**PROBLEM TO WORK ON:** If a line in the entries below includes the string "thời", copy it out.

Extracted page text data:

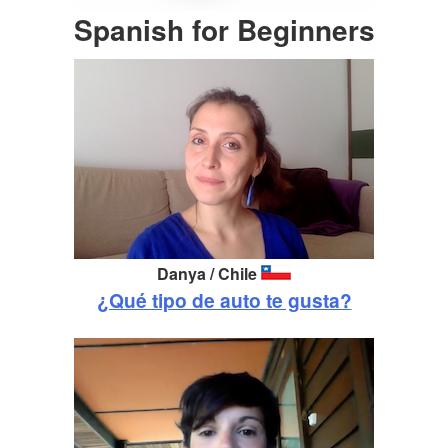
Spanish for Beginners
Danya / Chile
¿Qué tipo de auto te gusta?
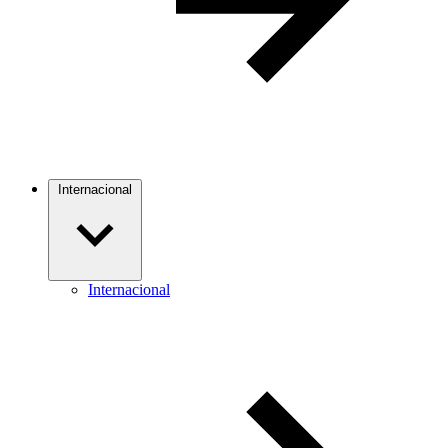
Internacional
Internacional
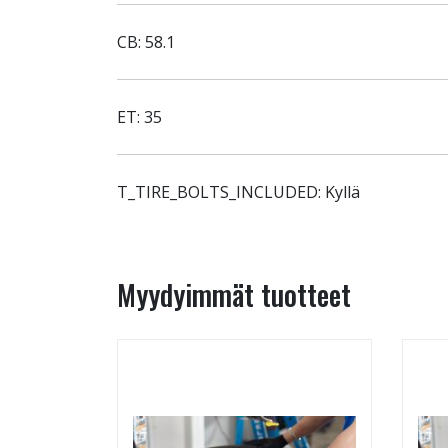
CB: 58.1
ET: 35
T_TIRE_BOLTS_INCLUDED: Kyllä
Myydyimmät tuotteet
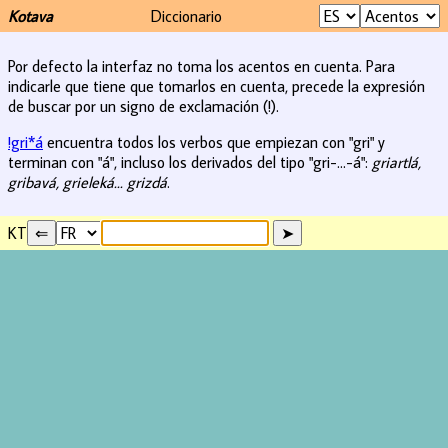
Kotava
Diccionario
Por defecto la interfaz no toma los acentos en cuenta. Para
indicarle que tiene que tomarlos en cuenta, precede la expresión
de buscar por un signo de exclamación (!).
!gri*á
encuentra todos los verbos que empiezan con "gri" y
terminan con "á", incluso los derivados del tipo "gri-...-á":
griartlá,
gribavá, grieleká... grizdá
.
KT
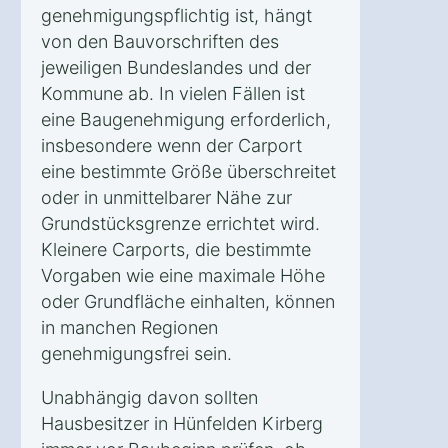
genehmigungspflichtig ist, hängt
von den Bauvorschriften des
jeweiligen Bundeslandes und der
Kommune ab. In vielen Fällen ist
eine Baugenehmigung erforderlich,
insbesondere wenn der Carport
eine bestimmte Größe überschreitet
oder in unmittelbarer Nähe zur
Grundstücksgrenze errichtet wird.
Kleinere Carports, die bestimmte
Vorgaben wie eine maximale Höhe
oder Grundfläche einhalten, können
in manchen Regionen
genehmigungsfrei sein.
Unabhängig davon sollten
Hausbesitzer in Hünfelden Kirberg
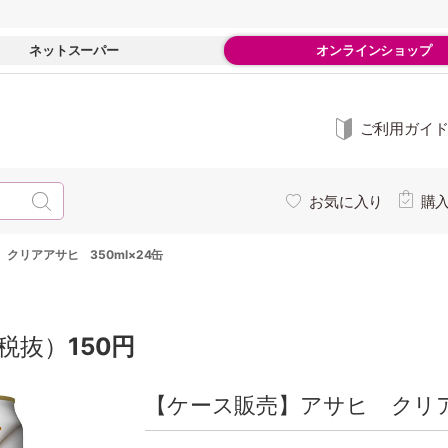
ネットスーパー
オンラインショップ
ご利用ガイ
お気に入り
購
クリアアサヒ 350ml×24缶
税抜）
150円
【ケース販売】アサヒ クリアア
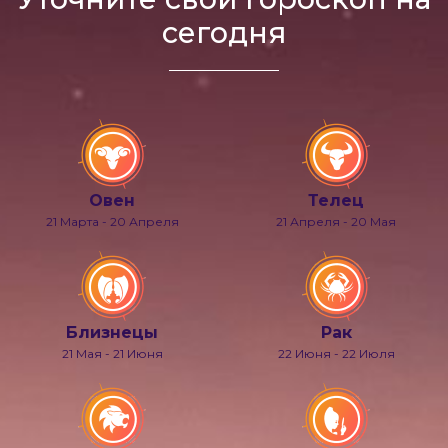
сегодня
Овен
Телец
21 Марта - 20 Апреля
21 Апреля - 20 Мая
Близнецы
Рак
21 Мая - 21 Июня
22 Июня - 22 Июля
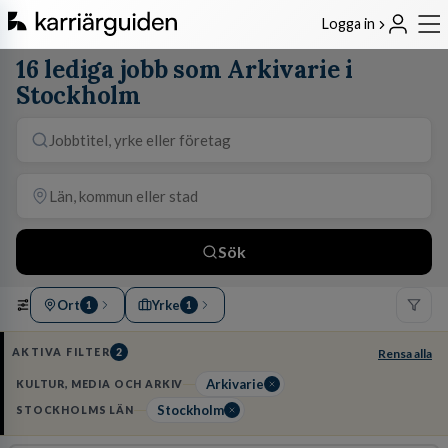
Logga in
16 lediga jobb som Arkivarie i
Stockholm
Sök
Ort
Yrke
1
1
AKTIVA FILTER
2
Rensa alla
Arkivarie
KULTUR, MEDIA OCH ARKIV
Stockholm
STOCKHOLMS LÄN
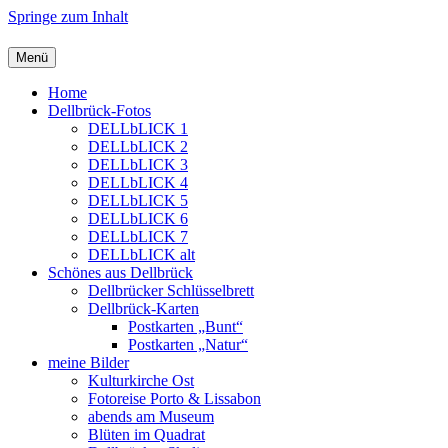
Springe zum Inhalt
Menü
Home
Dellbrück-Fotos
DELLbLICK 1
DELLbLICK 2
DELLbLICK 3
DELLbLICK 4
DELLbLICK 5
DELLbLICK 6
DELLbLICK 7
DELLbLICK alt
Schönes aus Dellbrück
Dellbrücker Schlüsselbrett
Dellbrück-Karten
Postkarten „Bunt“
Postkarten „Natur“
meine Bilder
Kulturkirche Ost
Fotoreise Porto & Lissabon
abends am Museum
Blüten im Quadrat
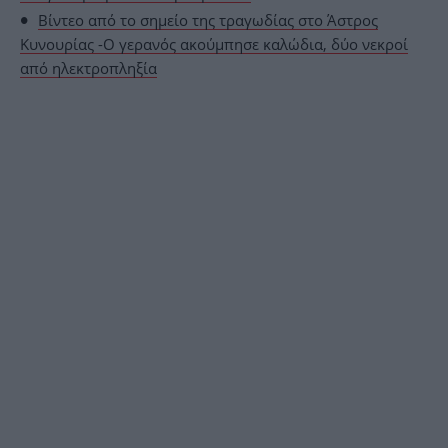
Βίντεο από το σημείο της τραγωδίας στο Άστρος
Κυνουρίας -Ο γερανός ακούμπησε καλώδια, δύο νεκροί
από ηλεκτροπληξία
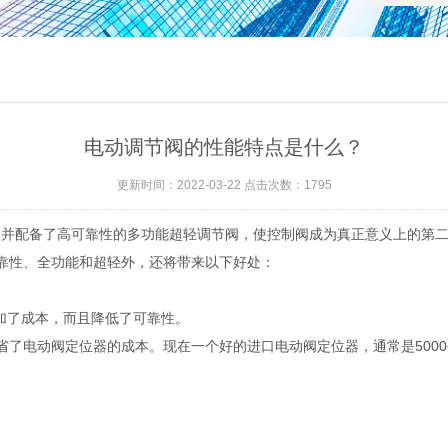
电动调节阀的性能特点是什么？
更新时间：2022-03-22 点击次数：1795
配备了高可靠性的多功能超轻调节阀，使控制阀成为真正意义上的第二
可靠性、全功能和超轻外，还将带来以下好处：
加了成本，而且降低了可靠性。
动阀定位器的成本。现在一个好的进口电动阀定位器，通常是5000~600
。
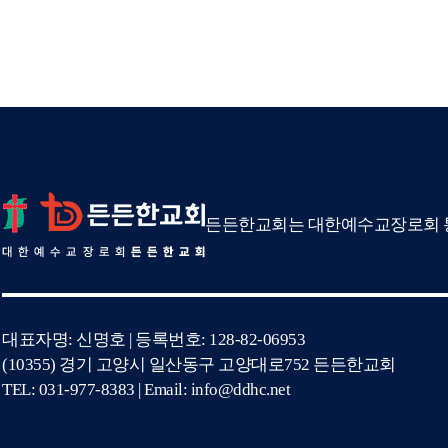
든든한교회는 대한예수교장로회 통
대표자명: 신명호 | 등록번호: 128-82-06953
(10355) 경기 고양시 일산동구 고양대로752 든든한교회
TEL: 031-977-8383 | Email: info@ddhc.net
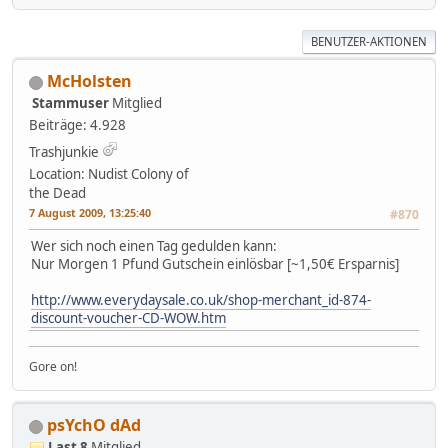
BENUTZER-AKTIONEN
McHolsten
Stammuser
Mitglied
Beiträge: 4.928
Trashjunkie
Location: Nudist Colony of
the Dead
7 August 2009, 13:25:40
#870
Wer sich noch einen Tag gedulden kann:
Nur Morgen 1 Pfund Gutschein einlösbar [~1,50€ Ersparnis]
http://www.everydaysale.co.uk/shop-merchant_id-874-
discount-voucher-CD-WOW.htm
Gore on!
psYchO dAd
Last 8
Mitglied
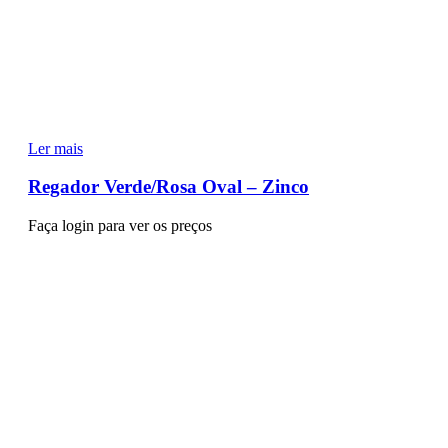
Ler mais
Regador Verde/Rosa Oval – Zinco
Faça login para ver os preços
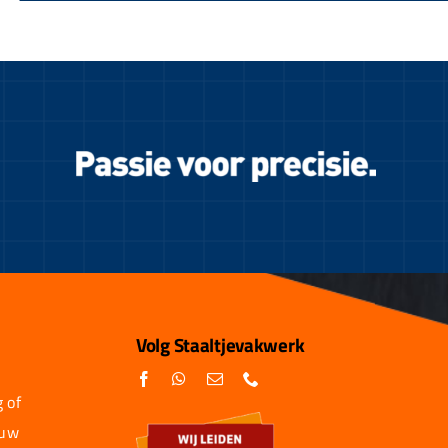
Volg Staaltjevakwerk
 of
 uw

--

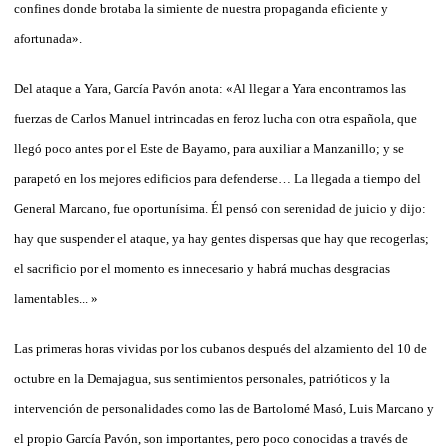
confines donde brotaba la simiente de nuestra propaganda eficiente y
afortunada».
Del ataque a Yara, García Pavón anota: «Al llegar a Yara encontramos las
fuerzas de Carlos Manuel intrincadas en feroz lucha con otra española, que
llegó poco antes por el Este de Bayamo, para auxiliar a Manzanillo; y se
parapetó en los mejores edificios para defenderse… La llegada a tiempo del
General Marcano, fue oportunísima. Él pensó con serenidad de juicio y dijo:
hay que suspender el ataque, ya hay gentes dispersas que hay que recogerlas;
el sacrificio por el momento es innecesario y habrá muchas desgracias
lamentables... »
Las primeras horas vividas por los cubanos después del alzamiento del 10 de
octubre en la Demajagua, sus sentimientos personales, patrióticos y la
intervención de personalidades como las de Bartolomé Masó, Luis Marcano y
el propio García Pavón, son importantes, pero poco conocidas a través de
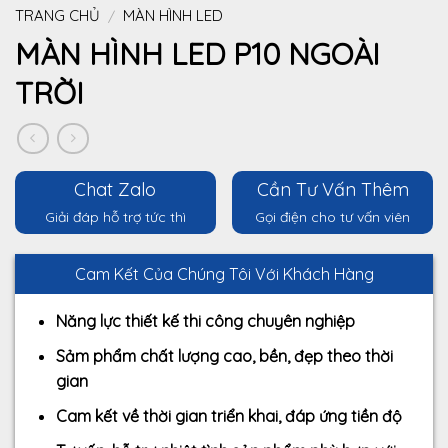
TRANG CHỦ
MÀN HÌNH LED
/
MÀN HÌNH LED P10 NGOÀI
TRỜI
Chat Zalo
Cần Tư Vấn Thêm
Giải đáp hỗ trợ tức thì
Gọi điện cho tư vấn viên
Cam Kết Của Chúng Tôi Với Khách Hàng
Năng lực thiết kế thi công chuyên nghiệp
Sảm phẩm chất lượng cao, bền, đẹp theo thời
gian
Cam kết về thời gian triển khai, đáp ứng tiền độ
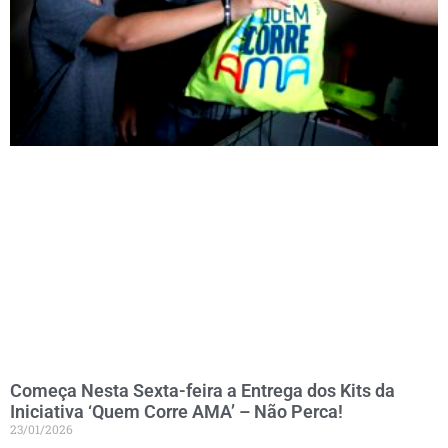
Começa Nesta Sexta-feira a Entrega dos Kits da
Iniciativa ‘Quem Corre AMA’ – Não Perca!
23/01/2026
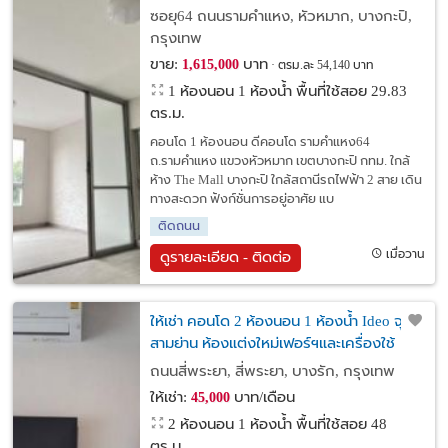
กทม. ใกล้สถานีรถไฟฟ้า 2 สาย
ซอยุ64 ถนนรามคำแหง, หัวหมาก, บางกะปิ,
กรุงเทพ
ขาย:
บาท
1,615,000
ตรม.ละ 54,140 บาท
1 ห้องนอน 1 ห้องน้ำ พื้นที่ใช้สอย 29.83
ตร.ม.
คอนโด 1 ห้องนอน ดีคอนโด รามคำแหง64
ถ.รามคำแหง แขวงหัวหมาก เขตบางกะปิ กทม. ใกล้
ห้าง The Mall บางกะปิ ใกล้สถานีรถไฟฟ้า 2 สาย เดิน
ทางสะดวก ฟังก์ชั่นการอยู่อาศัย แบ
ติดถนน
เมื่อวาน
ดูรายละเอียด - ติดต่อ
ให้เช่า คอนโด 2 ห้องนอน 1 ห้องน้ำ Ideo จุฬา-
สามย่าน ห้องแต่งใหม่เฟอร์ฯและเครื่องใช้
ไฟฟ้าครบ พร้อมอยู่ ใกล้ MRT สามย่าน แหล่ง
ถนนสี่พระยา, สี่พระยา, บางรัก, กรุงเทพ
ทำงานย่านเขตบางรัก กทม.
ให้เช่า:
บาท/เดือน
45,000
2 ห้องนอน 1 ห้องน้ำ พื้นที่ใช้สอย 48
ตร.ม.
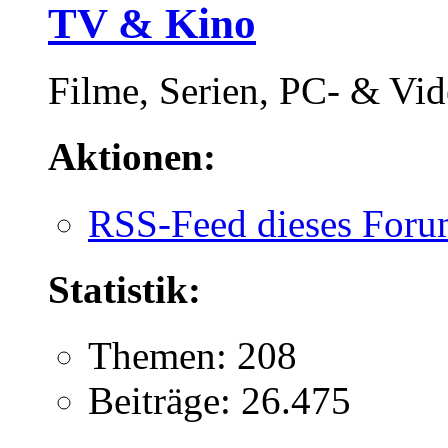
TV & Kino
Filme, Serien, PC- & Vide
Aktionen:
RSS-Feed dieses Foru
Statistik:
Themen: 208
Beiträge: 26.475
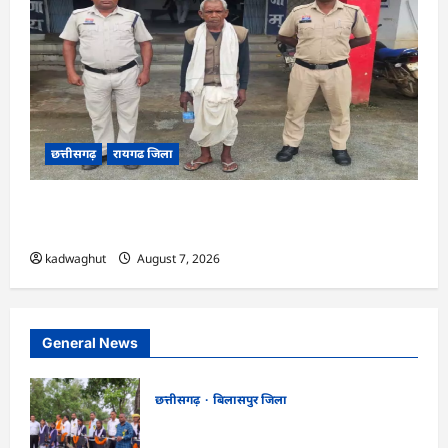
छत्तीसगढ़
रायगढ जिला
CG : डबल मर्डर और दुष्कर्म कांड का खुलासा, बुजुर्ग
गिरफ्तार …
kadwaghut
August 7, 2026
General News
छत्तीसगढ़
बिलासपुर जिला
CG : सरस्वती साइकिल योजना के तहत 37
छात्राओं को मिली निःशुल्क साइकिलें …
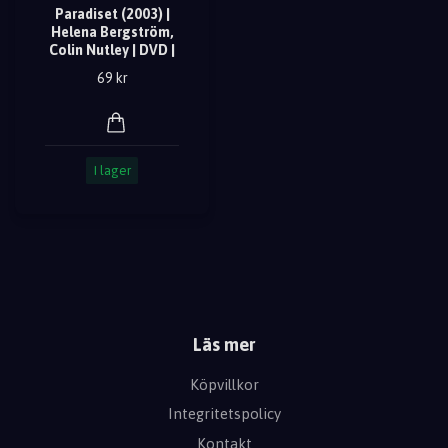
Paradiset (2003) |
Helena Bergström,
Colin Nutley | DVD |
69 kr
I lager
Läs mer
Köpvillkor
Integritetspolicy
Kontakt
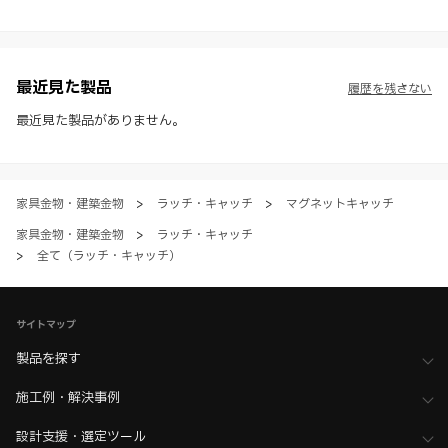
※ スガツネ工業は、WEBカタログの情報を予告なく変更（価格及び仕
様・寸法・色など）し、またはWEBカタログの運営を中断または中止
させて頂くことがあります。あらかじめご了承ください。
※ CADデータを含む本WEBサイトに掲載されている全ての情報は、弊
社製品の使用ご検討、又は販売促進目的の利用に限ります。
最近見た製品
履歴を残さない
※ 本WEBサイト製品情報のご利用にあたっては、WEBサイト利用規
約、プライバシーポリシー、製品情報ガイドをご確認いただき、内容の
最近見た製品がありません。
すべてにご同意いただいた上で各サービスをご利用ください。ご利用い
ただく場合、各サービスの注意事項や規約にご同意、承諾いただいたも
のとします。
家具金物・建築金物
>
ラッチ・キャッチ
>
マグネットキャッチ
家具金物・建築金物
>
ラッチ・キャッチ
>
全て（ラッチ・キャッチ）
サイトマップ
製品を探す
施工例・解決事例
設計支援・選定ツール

* * *

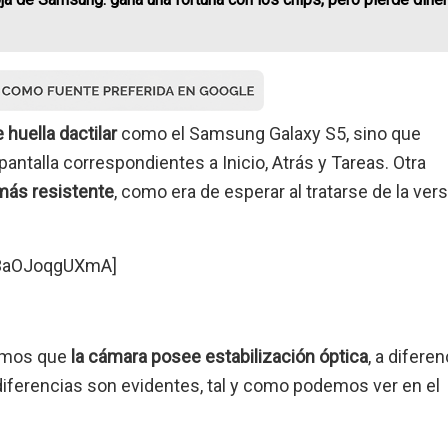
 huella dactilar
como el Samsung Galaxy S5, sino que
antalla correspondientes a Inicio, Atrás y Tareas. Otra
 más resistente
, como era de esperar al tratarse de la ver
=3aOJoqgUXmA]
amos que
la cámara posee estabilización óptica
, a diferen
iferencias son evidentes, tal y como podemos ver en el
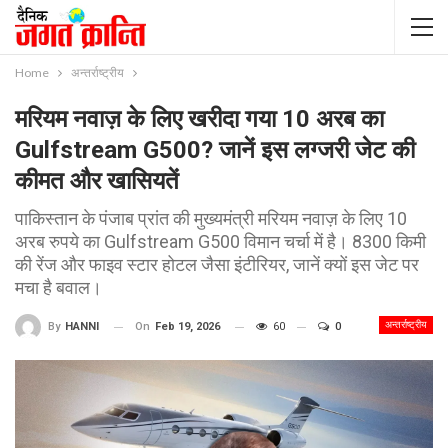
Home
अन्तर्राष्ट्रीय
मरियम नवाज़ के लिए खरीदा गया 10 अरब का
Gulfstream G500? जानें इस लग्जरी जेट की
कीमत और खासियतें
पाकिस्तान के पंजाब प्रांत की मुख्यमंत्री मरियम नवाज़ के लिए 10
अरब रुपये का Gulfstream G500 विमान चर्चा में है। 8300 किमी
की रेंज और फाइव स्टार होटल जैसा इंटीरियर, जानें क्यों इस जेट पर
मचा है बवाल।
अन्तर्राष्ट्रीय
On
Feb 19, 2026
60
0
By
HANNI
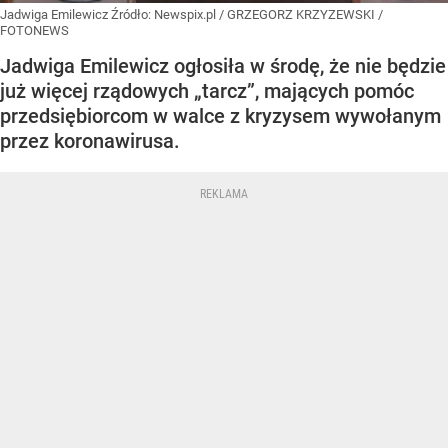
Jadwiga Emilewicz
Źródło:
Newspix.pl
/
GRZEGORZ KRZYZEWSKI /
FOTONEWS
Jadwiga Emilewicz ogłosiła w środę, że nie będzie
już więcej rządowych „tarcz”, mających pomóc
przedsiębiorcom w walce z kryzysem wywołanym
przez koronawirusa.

**REPLY:**
Sảm phẩm chất lượng cao, bền, đẹp theo thời
Cam kết về thời gian triển khai, đáp ứng tiền độ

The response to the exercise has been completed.